Opinion
NO. 11703
January 22, 1988
APPEAL FROM FIRST CIRCUIT COURT HONORABLE WILFRED K. WATANABE, JUDGE HONORABLE SIMEON R. ACOBA, JR., JUDGE HONORABLE EDWIN H. HONDA, JUDGE.
BURNS, C.J., HEEN, J., AND CIRCUIT JUDGE FRANK T. TAKAO IN PLACE OF ASSOCIATE JUDGE HARRY T. TANAKA, RECUSED
Wesley H. Sakai, Jr., and John A. Morris (Bendet, Fidell Sakai) on brief for lienors-appellants Koga Engineering Construction, Inc., and Grace Pacific Corporation.
Neil F. Hulbert and Harlan Y. Kimura ( Hong, Iwai and Hulbert) on brief for respondent-appellee Bank of Honolulu.
John R. Aube (Cades Schutte Fleming Wright) on brief for respondent-appellee The Fathers of the Sacred Hearts.
Michael D. Tom and Audrey E.J. Ng (Goodsill Anderson Quinn Stifel) on brief for respondents-appellees American Savings and Loan Association and FCA American Mortgage Corporation.
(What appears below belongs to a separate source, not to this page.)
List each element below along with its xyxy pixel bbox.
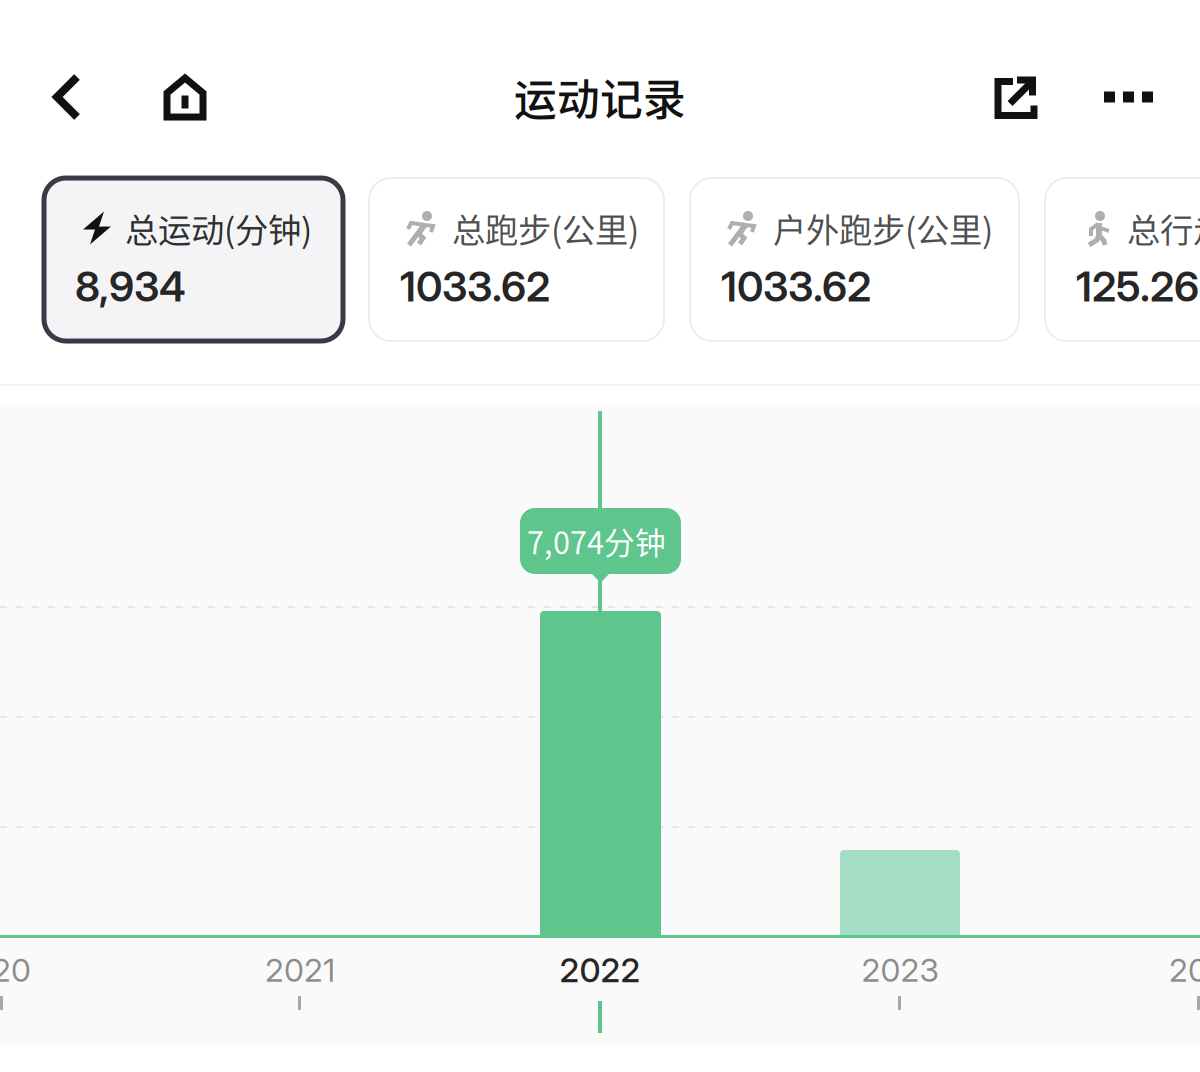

James T. Paul, Shelby Anne Floyd, and Deborah M. Gotthhel (Paul, Johnson Alston) on brief for respondent-appellee Deseret Pacific Mortgage Corp.
Wayne Nasser (Ashford Wriston) on brief for respondents-appellees Individual Castle Hills Homeowners.
Plaintiff Koga Engineering and Construction, Inc. (Koga), appeals the lower court's September 24, 1986 Order Directing Lien to Attach, which partially granted and partially denied Koga's March 12, 1986 Lien Application. The order apportioned liens totaling $359,832.86 against various fee and lease interests in the various land subdivisions and improvements involved in this case. Being dissatisfied with less than a $379,101.70 lien against the entire property, Koga appealed. We conclude that the September 24, 1986 Order Directing Lien to Attach is a nonappealable interlocutory order.
The lower court imposed the following liens:
1. The subdivision proper:
a. $3,699.03 on Castle Hill Venture's (Developer's) leasehold interest in each of the 85 unsold house lots, totaling $314,417.55.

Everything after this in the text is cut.